The commissioners adopted a resolution urging opposition to A-4843/S-3549, the New Jersey Assembly and Senate bill that would require local governments to develop Forest Stewardship Plans (FSPs) for all public forest land of 25 acres or more that a municipality had acquired for conservation and recreation under the Green Acres Program.
“These proposed bills do little to help our forests and woodlands in New Jersey and unfortunately would do more harm than good,” Commissioner Director James R. Kern III said. “Aside from the environmental concerns these bills pose, the unfunded mandates to counties and municipalities are unacceptable. Trenton should not create a financial barrier that would prevent communities from preserving more land,” Kern remarked.
Moreover, while the municipality would have the pay for the FSP to be developed, it would not have control of the contents of the plan or how it is followed. The bill would prohibit a local government unit from enacting any ordinance, rule, or resolution that requires local government approval of an FSP or that conflicts with, prevents, or impedes the implementation of an FSP approved by the NJ Department of Environmental Protection, as DEP rules would supersede any municipal ordinance adopted prior to the effective date of the bill.

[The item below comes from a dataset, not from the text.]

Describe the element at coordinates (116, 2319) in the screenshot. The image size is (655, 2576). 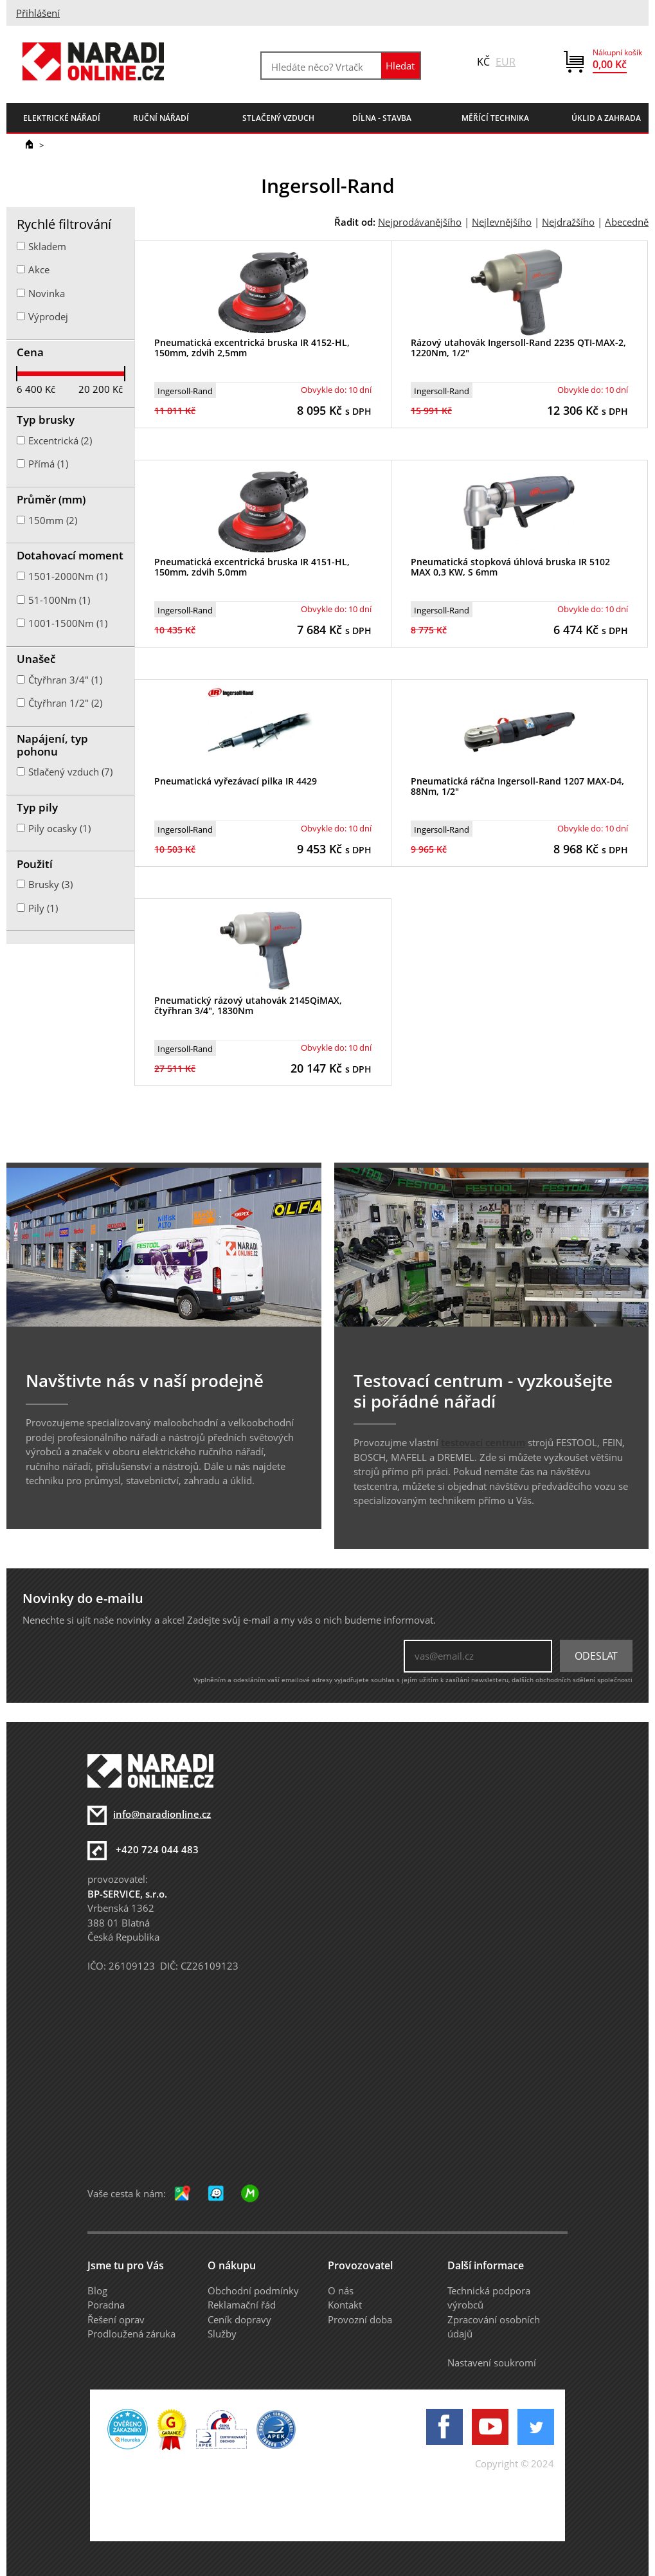 I see `Řešení oprav` at that location.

“These bills would eliminate public participation from forest management plans,” Kern said, “Many of these areas use public funds, and to restrict comments would be a terrible decision and lack transparency. I hope these bills are pulled and all relevant stakeholders are brought to the table to better discuss how we can preserve these vital resources.”
“The state continues to push the financial burden on to local governments with unfunded mandates like these. State government cannot continue to take the voices away from the public while continuing to increase their financial burden,” County Commissioner Jason J. Sarnoski said.

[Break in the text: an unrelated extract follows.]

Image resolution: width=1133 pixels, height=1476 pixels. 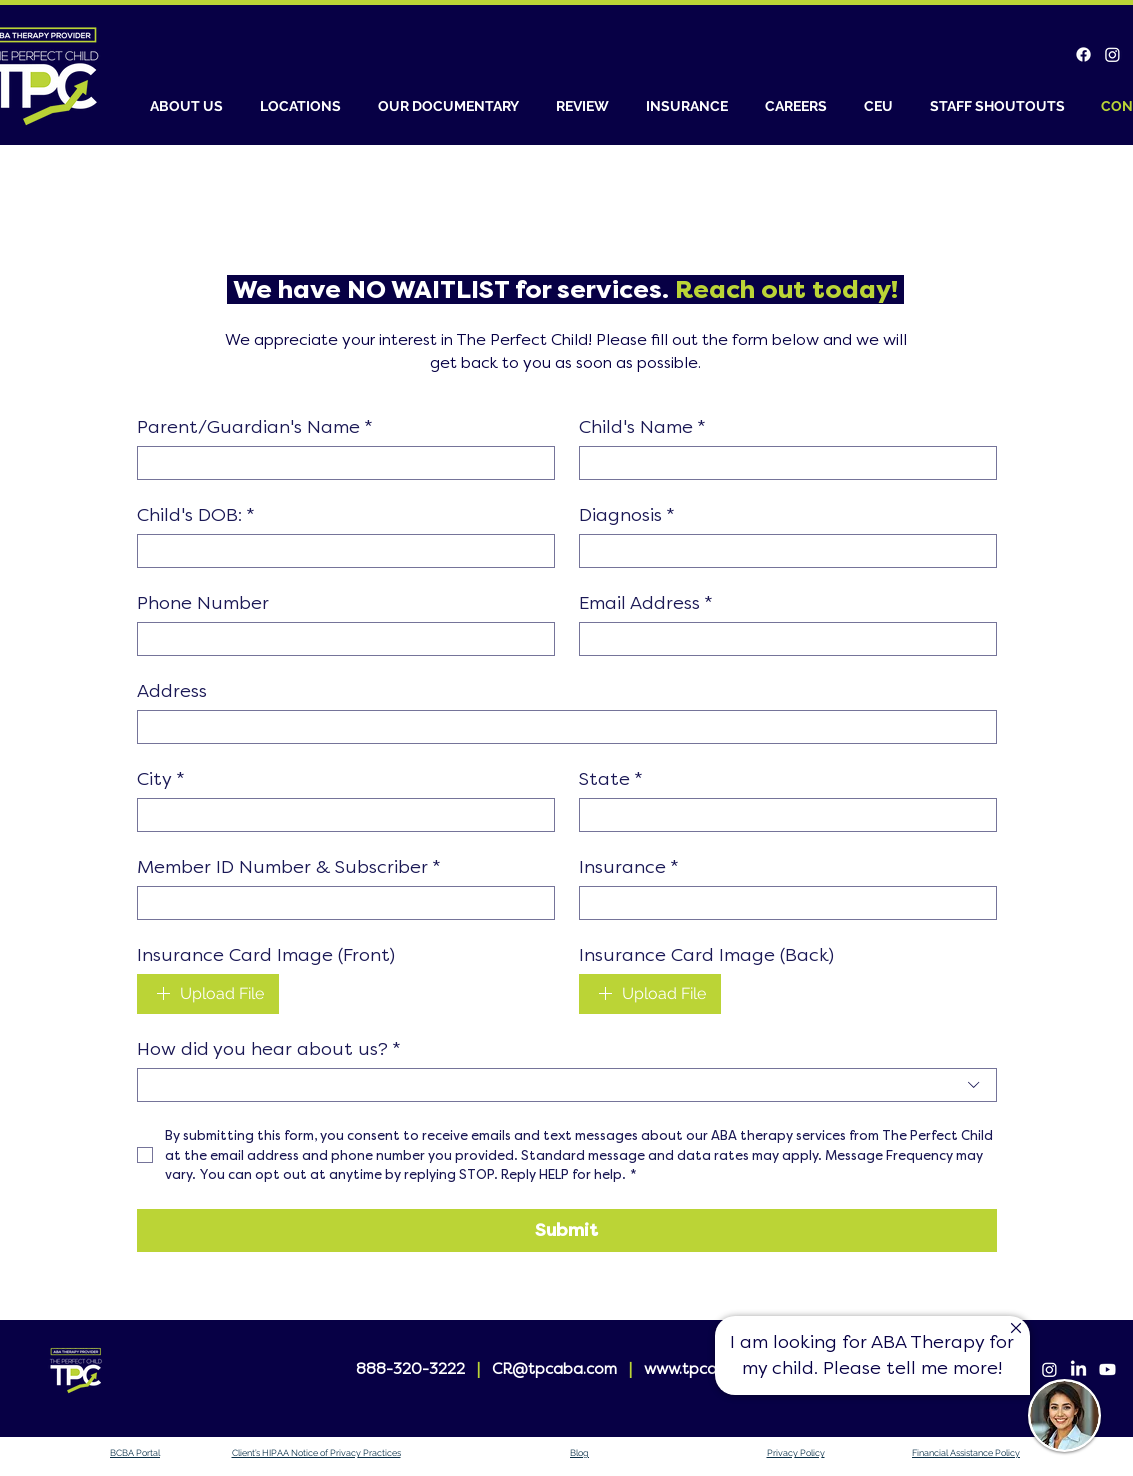 I want to click on [Address], so click(x=561, y=727).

“The state needs to take a step back and realize they cannot continue to push unfunded mandates on local governments, especially when they are denying any public input,” County Commissioner Lori Ciesla said.
The County Commissioners fear that the proposal as written would result in FSPs that lead to more logging on open space properties, diminishing the recreational experiences of both residents and tourists, and degrading the ecosystems of the forests.